As anticipated, its not an exact duplication of the game, but who would want that in the first place? Mazin & Druckmann have made changes big and small throughout to not only shake things up a bit, but also to fine-tune the story for television, as well as delving further into this world than the game originally went. The highly-lauded third episode ("Long, Long Time") presents the biggest departure from the game, exploring the lives of characters that you didn't originally get to know particularly well. The episode is mainly an intriguing romance that, while it may not move the main plot of the show forward in any significant way, tells a fascinating capsule of a story, one that packs an emotional wallop (with two marvelous performances from Nick Offerman and Murray Bartlett, both of whom also received Emmy nods).


That said, for the most part, the show sticks remarkably well to the storyline fans know quite well from the game, adapting it for the screen with great skill and exceptional thought put into the best way to bring the game's various elements to life.

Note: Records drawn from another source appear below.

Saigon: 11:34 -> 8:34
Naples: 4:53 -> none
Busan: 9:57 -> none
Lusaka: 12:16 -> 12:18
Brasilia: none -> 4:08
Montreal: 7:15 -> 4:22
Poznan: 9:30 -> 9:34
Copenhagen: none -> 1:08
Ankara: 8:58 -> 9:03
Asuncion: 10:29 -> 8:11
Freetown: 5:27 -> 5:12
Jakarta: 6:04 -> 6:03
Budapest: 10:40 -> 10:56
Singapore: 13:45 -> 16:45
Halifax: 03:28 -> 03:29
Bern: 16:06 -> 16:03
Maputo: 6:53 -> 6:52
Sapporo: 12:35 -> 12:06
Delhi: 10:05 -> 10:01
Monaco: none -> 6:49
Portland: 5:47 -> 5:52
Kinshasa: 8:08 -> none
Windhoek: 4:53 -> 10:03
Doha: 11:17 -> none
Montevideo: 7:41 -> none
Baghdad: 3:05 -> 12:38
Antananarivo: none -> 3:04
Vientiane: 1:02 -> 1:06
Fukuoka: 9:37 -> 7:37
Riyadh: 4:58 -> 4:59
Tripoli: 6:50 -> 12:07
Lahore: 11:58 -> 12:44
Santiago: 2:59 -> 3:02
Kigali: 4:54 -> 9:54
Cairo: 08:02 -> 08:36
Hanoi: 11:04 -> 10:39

It's central element, as it was in the game, is the developing relationship between Joel & Ellie as they go on their journey together, the former finding himself once again in the role of guardian 20 years after the death of his daughter, and the latter finding it hard to open up and trust anyone after all she's been through. Mazin & Druckmann's scripts do a brilliant job of fleshing out these characters and slowly building their relationship, while, as mentioned, Pascal & Ramsey do a wonderful job of bringing out all of the most important aspects of these characters, resulting in a pair that you can't help but get engaged with and root for.

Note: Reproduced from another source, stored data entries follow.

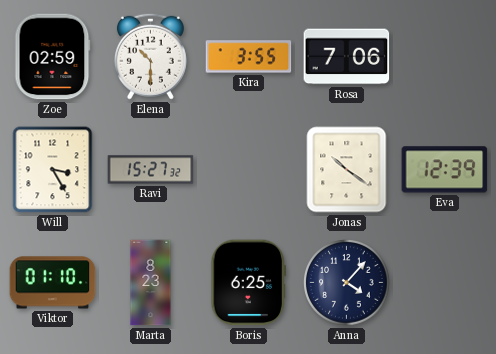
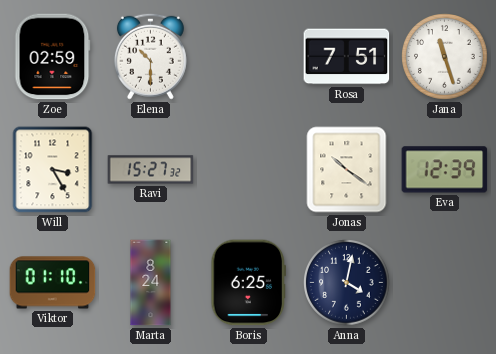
Kira: 3:55 -> none
Rosa: 7:06 -> 7:51
Jana: none -> 11:27
Marta: 8:23 -> 8:24
Anna: 4:07 -> 4:02
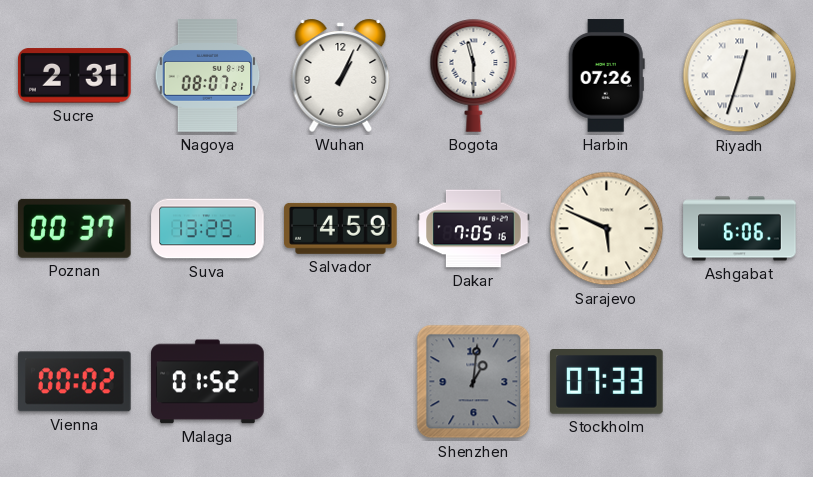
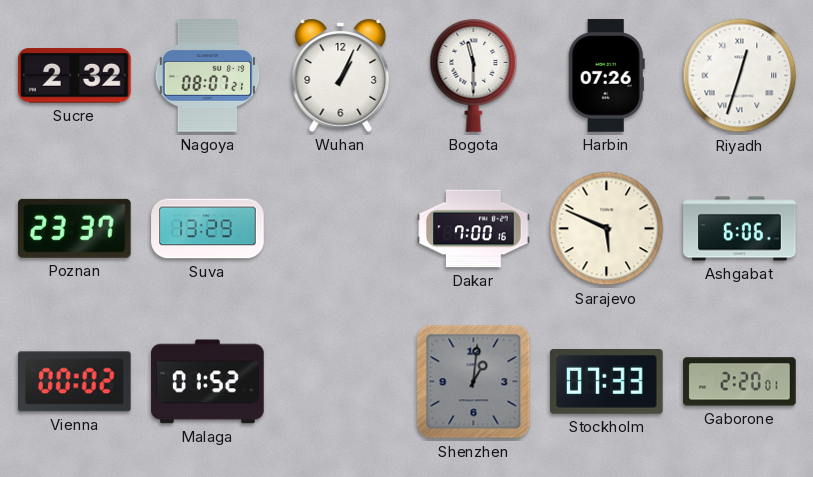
Sucre: 2:31 -> 2:32
Poznan: 00:37 -> 23:37
Salvador: 4:59 -> none
Dakar: 7:05 -> 7:00
Gaborone: none -> 2:20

As far as actual negative criticisms go, there are very few. A couple of the small changes that were made did come off as a little odd, and did we really need an entire episode about how Ellie originally got bitten? Even so, these small complaints do nothing to dampen the tremendous accomplishment of bringing this game to the small screen, and doing so in a very satisfying way that showed just how much these guys cared about getting it right. As a result, they've given us one of the best video game adaptations of all time, one that should stand as a template to future writers looking to do justice to their respective material. One can only imagine how stunning the next season will be as these two take on the even more ambitious sequel.


Video/Audio:


"The Last of Us: The Complete First Season" comes to 4K in a 1.78:1, 2160p transfer of outstanding quality. This can be a very dark show at times, but the picture always remains beautifully clear and crisp. Likewise, the Dolby Atmos-TrueHD audio track is fantastic, giving you all of the dialogue, sound effects, and music in excellent quality. Overall, fans will be quite impressed with the magnificent treatment that the show has received for its home release.


Special Features:


The Last of Us: Stranger Than Fiction

Controllers Down: Adapting The Last of Us

From Levels to Live Action

Getting to Know Me (4 Featurettes)

The Last Debrief with Troy Baker (2 Featurettes)

Inside the Episode (9 Featurettes)

Is This A The Last of Us Line? (2 Featurettes)


This is a fairly decent collection of extras, with most of them having been previously released online. The best ones here are the two that have to do with adapting the game ("Controllers Down" and "From Levels to Live Action"), as well as the nine "Inside the Episode" featurettes that delve into each episode with interviews and behind the scenes footage. The others are fine, but not particularly vital.


Conclusion:


With outstanding writing from showrunners Craig Mazin & Neil Druckmann, and a pair of marvelous performances from Pedro Pascal & Bella Ramsey (along with the rest of the exceptional cast), "The Last of Us" stands as one of the best video game adaptations to date, proving that they can be done remarkably well when the proper amount of care goes into them.


Score: 4.5/5


Available on 4K & Blu-ray starting tomorrow.